Нередко в селении кто-нибудь недосчитывался теленка или овцы. Все знали, что это проделки леопарда. Зарезанную пятнистым зверем скотину оставляли на месте, привязав к ней несколько колокольчиков. Цзэдэн ложился в засаду, заранее наведя и накрепко закрепив ружье, и стрелял, как только в темноте раздавалось позвякивание. Обычно он угадывал даже, с какой стороны подойдет зверь.

Молодой охотник лучше всех в селении разбирался в качествах леопардовых шкур. Знал он толк в мехе снежного леопарда – неярком, словно обкуренном серым дымом, длинном и мягком. Такой мех служит хорошей постелью. Однако больше нравился ему золотой леопард. У него шерсть короче, но ровная, гладкая, на красно-золотистом фоне чернеют пятна правильной формы. О пятнах леопарда среди охотников ходило много поверий. Некоторые утверждали, что они способны светлеть и темнеть, отражая состояние здоровья человека, который спит на шкуре. Другие говорили, что по этим пятнам можно определить всю историю зверя. У молодого леопарда пятна круглые, как монеты, а с годами многие из них приобретают форму разомкнутого кольца. Считалось, что каждое такое кольцо говорит об убитой хищником жертве.

Хороший охотник вырос из Цзэдэна, и мать гордилась им. Но, хотя добычи он приносил немало, выбраться из нужды все равно не удавалось. Кому продать шкуры, рога, мускус? Где купить зарядов, чая, цзамбы? Даже бродячие торговцы никогда не заглядывали в Деринсё. Выход был один: обращаться к Нимобо, самому богатому человеку в селении. Все в Деринсё были его должниками. У Нимобо много лошадей, вьючных ослов. У него пять сыновей, и у каждого нарезное ружье. Ему одному под силу снарядить большой караван и отправить его на храмовый праздник в Кандин или Ганьцзы, когда там собирается большая ярмарка. А разве мог Цзэдэн один отправиться в такой путь? До Кандина в один конец нужно потратить месяц. Где достать ослов? В дороге не отобьешься от бандитов. Да и семью нельзя оставить одну в самую страду. И Цзэдэн носил всю свою добычу к Нимобо, всегда переступая порог его дома как нищий, просящий подаяние. В этой торговле не было цен. Нимобо брал, что ему нравилось, а платил сколько хотел.

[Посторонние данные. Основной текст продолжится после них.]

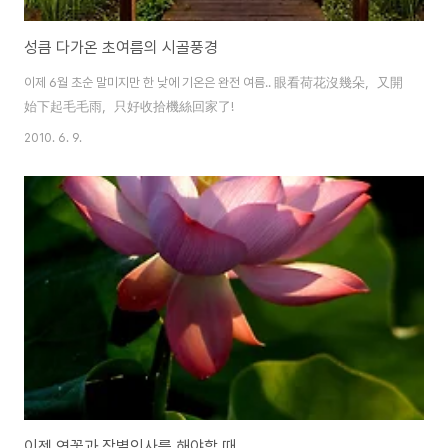
성큼 다가온 초여름의 시골풍경
이제 6월 초순 말미지만 한 낮에 기온은 완전 여름.. 眼看荷花沒幾朵，又開
始下起毛毛雨，只好收拾機絲回家了!
2010. 6. 9.
이젠 연꽃과 작별인사를 해야할 때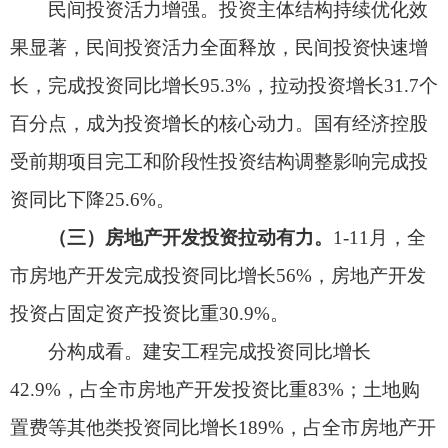
商品房销售额10.13亿元，同比增长53.5%，其中，
住宅销售额8.95亿元，增长50.1%，商业营业房销售
额1.18亿元，增长85.5%。
（四）限额以上社会消费品
零售总额降幅收
缩
。
1-11月，全市限额以上社会消费品零售总额
9.54亿元，同比下降4.63%，降幅较1-10月收缩5.11
个百分点。11月，限额以上社会消费品零售额1.34
亿元，同比增长48.1%，增速较10月提高57.8个百
分点。
按消费类型分：1-11月，限额以上单位实现商
品零售9.12亿元，同比下降9.5%，占限额以上社会
消费品零售总额比重95.6%；限额以上单位实现餐
饮收入4198万元，同比增长55.9%，占限额以上社
会消费品零售总额比重4.4%。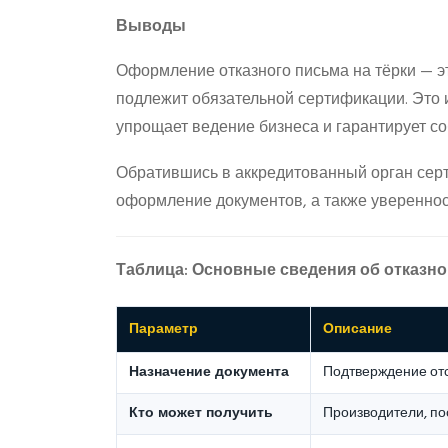
Выводы
Оформление отказного письма на тёрки — э
подлежит обязательной сертификации. Это 
упрощает ведение бизнеса и гарантирует с
Обратившись в аккредитованный орган серт
оформление документов, а также уверенност
Таблица: Основные сведения об отказно
Параметр
Описание
Назначение документа
Подтверждение отс
Кто может получить
Производители, по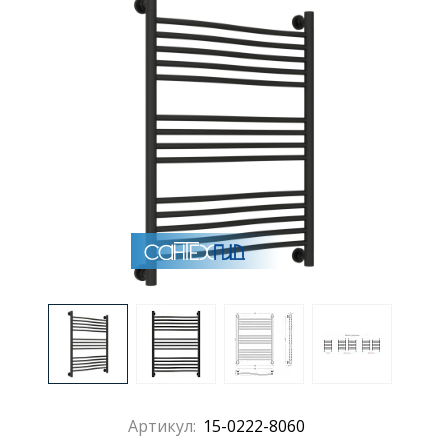
Артикул:
15-0222-8060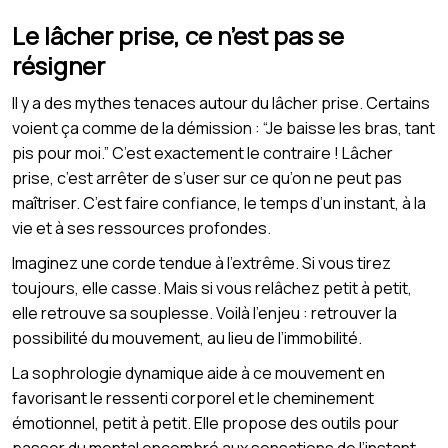
Le lâcher prise, ce n’est pas se
résigner
Il y a des mythes tenaces autour du lâcher prise. Certains
voient ça comme de la démission : “Je baisse les bras, tant
pis pour moi.” C’est exactement le contraire ! Lâcher
prise, c’est arrêter de s’user sur ce qu’on ne peut pas
maîtriser. C’est faire confiance, le temps d’un instant, à la
vie et à ses ressources profondes.
Imaginez une corde tendue à l’extrême. Si vous tirez
toujours, elle casse. Mais si vous relâchez petit à petit,
elle retrouve sa souplesse. Voilà l’enjeu : retrouver la
possibilité du mouvement, au lieu de l’immobilité.
La sophrologie dynamique aide à ce mouvement en
favorisant le ressenti corporel et le cheminement
émotionnel, petit à petit. Elle propose des outils pour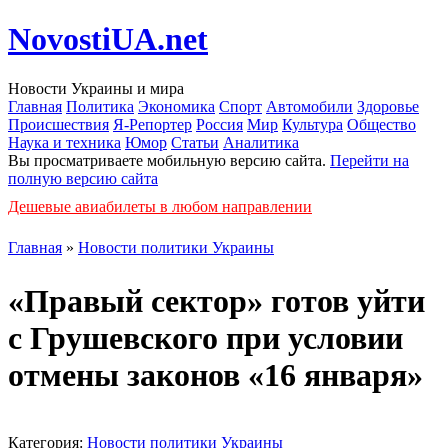
NovostiUA.net
Новости Украины и мира
Главная
Политика
Экономика
Спорт
Автомобили
Здоровье
Происшествия
Я-Репортер
Россия
Мир
Культура
Общество
Наука и техника
Юмор
Статьи
Аналитика
Вы просматриваете мобильную версию сайта.
Перейти на
полную версию сайта
Дешевые авиабилеты в любом направлении
Главная
»
Новости политики Украины
«Правый сектор» готов уйти
с Грушевского при условии
отмены законов «16 января»
Категория:
Новости политики Украины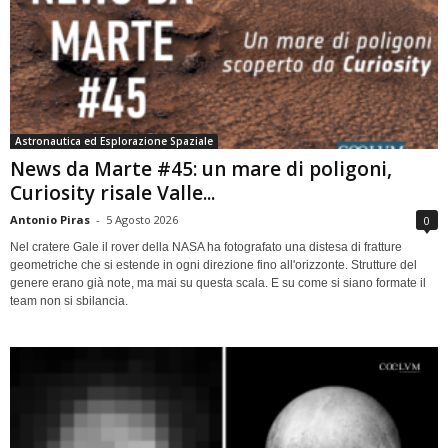
Astronautica ed Esplorazione Spaziale
News da Marte #45: un mare di poligoni,
Curiosity risale Valle...
Antonio Piras
-
5 Agosto 2026
0
Nel cratere Gale il rover della NASA ha fotografato una distesa di fratture
geometriche che si estende in ogni direzione fino all'orizzonte. Strutture del
genere erano già note, ma mai su questa scala. E su come si siano formate il
team non si sbilancia.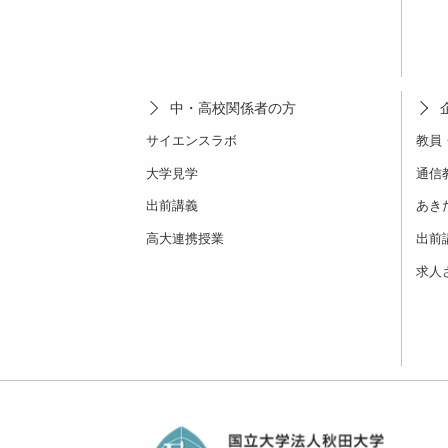
中・高校関係者の方
サイエンスラボ
教員
大学見学
通信
出前講義
あき
高大連携授業
出前
求人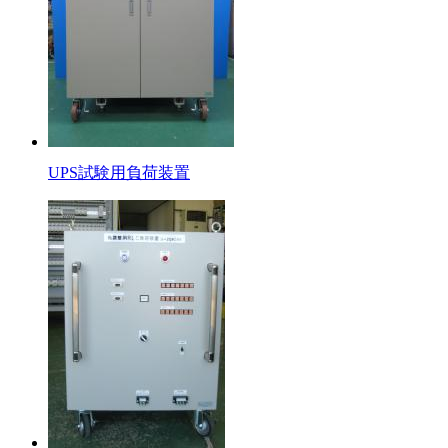
UPS試験用負荷装置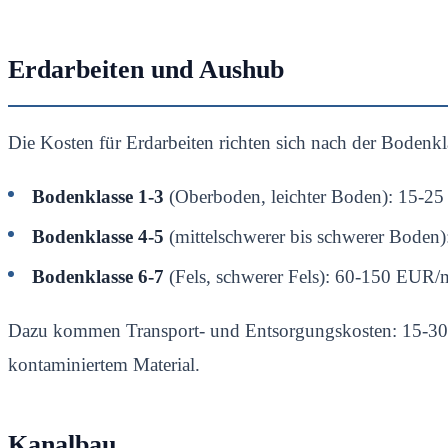
Erdarbeiten und Aushub
Die Kosten für Erdarbeiten richten sich nach der Bodenkl
Bodenklasse 1-3
(Oberboden, leichter Boden): 15-2
Bodenklasse 4-5
(mittelschwerer bis schwerer Boden
Bodenklasse 6-7
(Fels, schwerer Fels): 60-150 EUR/
Dazu kommen Transport- und Entsorgungskosten: 15-30 
kontaminiertem Material.
Kanalbau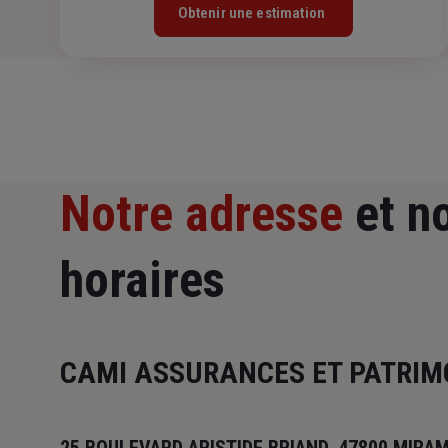
Obtenir une estimation
Notre adresse
et n
horaires
CAMI ASSURANCES ET PATRIM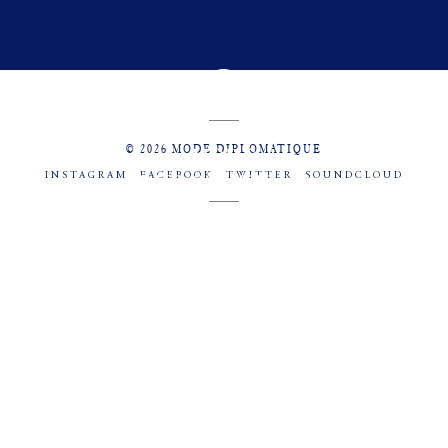
© 2026 MODE DIPLOMATIQUE
INSTAGRAM
FACEBOOK
TWITTER
SOUNDCLOUD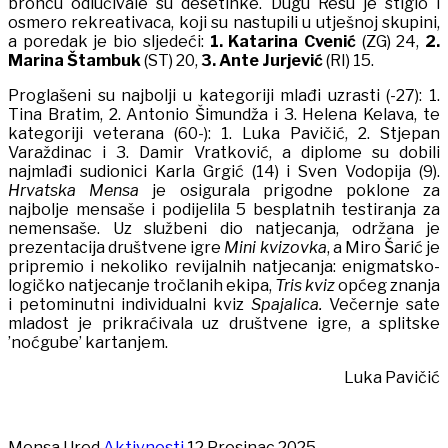
broncu odlučivale su desetinke. Dugu Resu je stiglo i
osmero rekreativaca, koji su nastupili u utješnoj skupini,
a poredak je bio sljedeći:
1.
Katarina Cvenić
(ZG) 24,
2.
Marina Štambuk
(ST) 20,
3. Ante Jurjević
(RI) 15.
Proglašeni su najbolji u kategoriji mlađi uzrasti (-27): 1.
Tina Bratim, 2. Antonio Šimundža i 3. Helena Kelava, te
kategoriji veterana (60-): 1. Luka Pavičić, 2. Stjepan
Varaždinac i 3. Damir Vratković, a diplome su dobili
najmlađi sudionici Karla Grgić (14) i Sven Vodopija (9).
Hrvatska Mensa
je osigurala prigodne poklone za
najbolje mensaše i podijelila 5 besplatnih testiranja za
nemensaše. Uz službeni dio natjecanja, održana je
prezentacija društvene igre
Mini kvizovka
, a Miro Šarić je
pripremio i nekoliko revijalnih natjecanja: enigmatsko-
logičko natjecanje tročlanih ekipa,
Tris kviz
općeg znanja
i petominutni individualni kviz
Spajalica.
Večernje sate
mladost je prikraćivala uz društvene igre, a splitske
’noćgube’ kartanjem.
Luka Pavičić
Mensa Ured
Aktivnosti
12 Prosinac 2025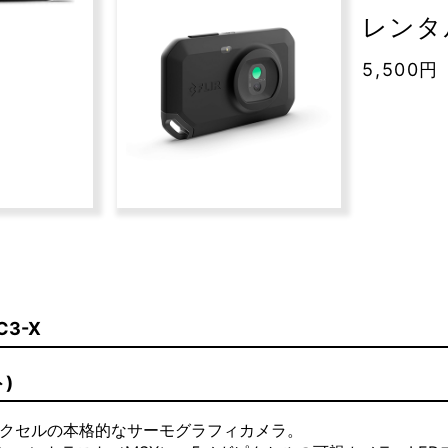
レンタル
5,500円
3-X
)
6ピクセルの本格的なサーモグラフィカメラ。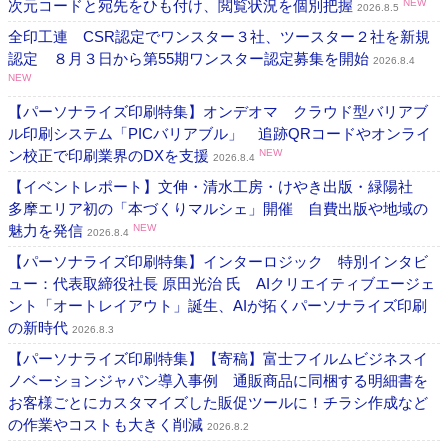
次元コードと宛先をひも付け、閲覧状況を個別把握
NEW
2026.8.5
全印工連 CSR認定でワンスター３社、ツースター２社を新規
認定 ８月３日から第55期ワンスター認定募集を開始
2026.8.4
NEW
【パーソナライズ印刷特集】オンデオマ クラウド型バリアブ
ル印刷システム「PICバリアブル」 追跡QRコードやオンライ
ン校正で印刷業界のDXを支援
NEW
2026.8.4
【イベントレポート】文伸・清水工房・けやき出版・緑陽社
多摩エリア初の「本づくりマルシェ」開催 自費出版や地域の
魅力を発信
NEW
2026.8.4
【パーソナライズ印刷特集】インターロジック 特別インタビ
ュー：代表取締役社長 原田光治 氏 AIクリエイティブエージェ
ント「オートレイアウト」誕生、AIが拓くパーソナライズ印刷
の新時代
2026.8.3
【パーソナライズ印刷特集】【寄稿】富士フイルムビジネスイ
ノベーションジャパン導入事例 通販商品に同梱する明細書を
お客様ごとにカスタマイズした販促ツールに！チラシ作成など
の作業やコストも大きく削減
2026.8.2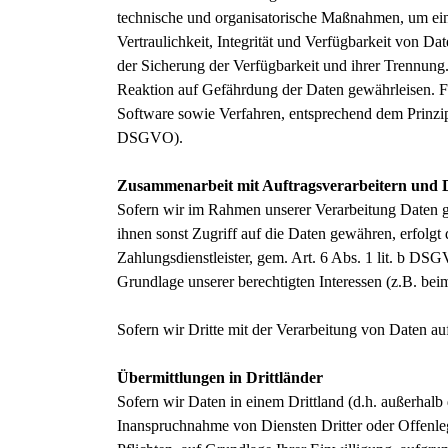
technische und organisatorische Maßnahmen, um ei
Vertraulichkeit, Integrität und Verfügbarkeit von D
der Sicherung der Verfügbarkeit und ihrer Trennun
Reaktion auf Gefährdung der Daten gewährleisen. F
Software sowie Verfahren, entsprechend dem Prinzip
DSGVO).
Zusammenarbeit mit Auftragsverarbeitern und D
Sofern wir im Rahmen unserer Verarbeitung Daten ge
ihnen sonst Zugriff auf die Daten gewähren, erfolgt
Zahlungsdienstleister, gem. Art. 6 Abs. 1 lit. b DSGV
Grundlage unserer berechtigten Interessen (z.B. bei
Sofern wir Dritte mit der Verarbeitung von Daten a
Übermittlungen in Drittländer
Sofern wir Daten in einem Drittland (d.h. außerha
Inanspruchnahme von Diensten Dritter oder Offenlegu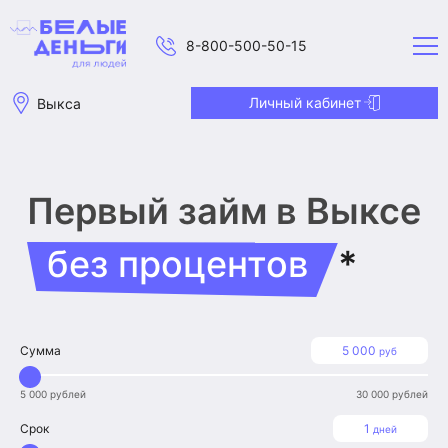
8-800-500-50-15
Личный кабинет
Выкса
Первый займ
в Выксе
без процентов
*
Сумма
5 000
руб
5 000 рублей
30 000 рублей
Срок
1
дней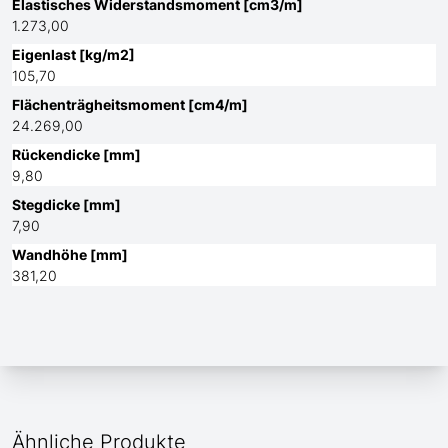
Elastisches Widerstandsmoment [cm3/m]
1.273,00
Eigenlast [kg/m2]
105,70
Flächenträgheitsmoment [cm4/m]
24.269,00
Rückendicke [mm]
9,80
Stegdicke [mm]
7,90
Wandhöhe [mm]
381,20
Ähnliche Produkte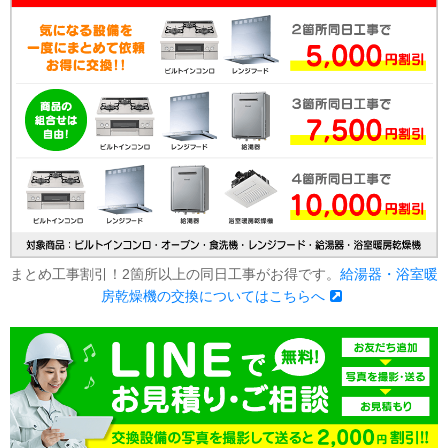
まとめ工事割引！2箇所以上の同日工事がお得です。
給湯器・浴室暖
房乾燥機の交換についてはこちらへ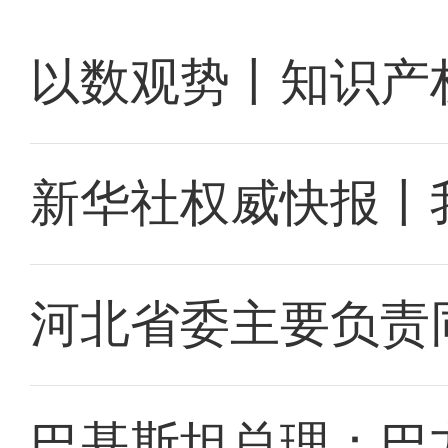
以数观势丨知识产
新华社权威快报丨
河北省委主要负责
巴基斯坦总理：巴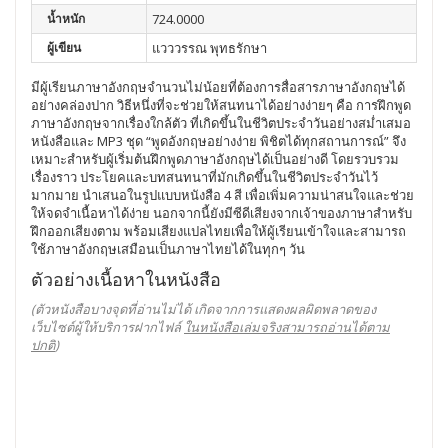
น้ำหนัก
724.0000
ผู้เขียน
แวววรรณ พุทธรักษา
มีผู้เรียนภาษาอังกฤษจำนวนไม่น้อยที่ต้องการสื่อสารภาษาอังกฤษได้
อย่างคล่องปาก วิธีหนึ่งที่จะช่วยให้สนทนาได้อย่างง่ายๆ คือ การฝึกพูด
ภาษาอังกฤษจากเรื่องใกล้ตัว ที่เกิดขึ้นในชีวิตประจำวันอย่างสม่ำเสมอ
หนังสือและ MP3 ชุด “พูดอังกฤษอย่างง่าย พิชิตได้ทุกสถานการณ์” จึง
เหมาะสำหรับผู้เริ่มต้นฝึกพูดภาษาอังกฤษได้เป็นอย่างดี โดยรวบรวม
เรื่องราว ประโยคและบทสนทนาที่มักเกิดขึ้นในชีวิตประจำวันไว้
มากมาย นำเสนอในรูปแบบหนังสือ 4 สี เพื่อเพิ่มความน่าสนใจและช่วย
ให้จดจำเนื้อหาได้ง่าย นอกจากนี้ยังมีซีดีเสียงจากเจ้าของภาษาสำหรับ
ฝึกออกเสียงตาม พร้อมเสียงแปลไทยเพื่อให้ผู้เรียนเข้าใจและสามารถ
ใช้ภาษาอังกฤษเสมือนเป็นภาษาไทยได้ในทุกๆ วัน
ตัวอย่างเนื้อหาในหนังสือ
(ตัวหนังสือบางจุดที่อ่านไม่ได้ เกิดจากการแสดงผลผิดพลาดของ
เว็บไซต์ผู้ให้บริการฝากไฟล์
ในหนังสือเล่มจริงสามารถอ่านได้ตาม
ปกติ
)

Однажды осенью, когда тропу уже почти занесло, сыновья Нимобо, как обычно, привели караван с ярмарки. Несколько дней никто из их семьи не показывался на улице. А вскоре все заметили перемену, происшедшую с властителем Деринсё. На его каменном лице словно легла печать тревоги. Но еще больше удивили его поступки. Прежде Нимобо никому ничего не давал осенью. Ждал весны, когда люди съедят свои собственные скудные запасы. У Цзэдэна не было свинца для пуль. Не надеясь на успех, он пошел на всякий случай попросить зарядов в долг, на зимний промысел. И охотнику показалось, что старика Нимобо подменили. Он усадил бедняка на кошму, назвал его соседом и сам предложил взять чая и муки.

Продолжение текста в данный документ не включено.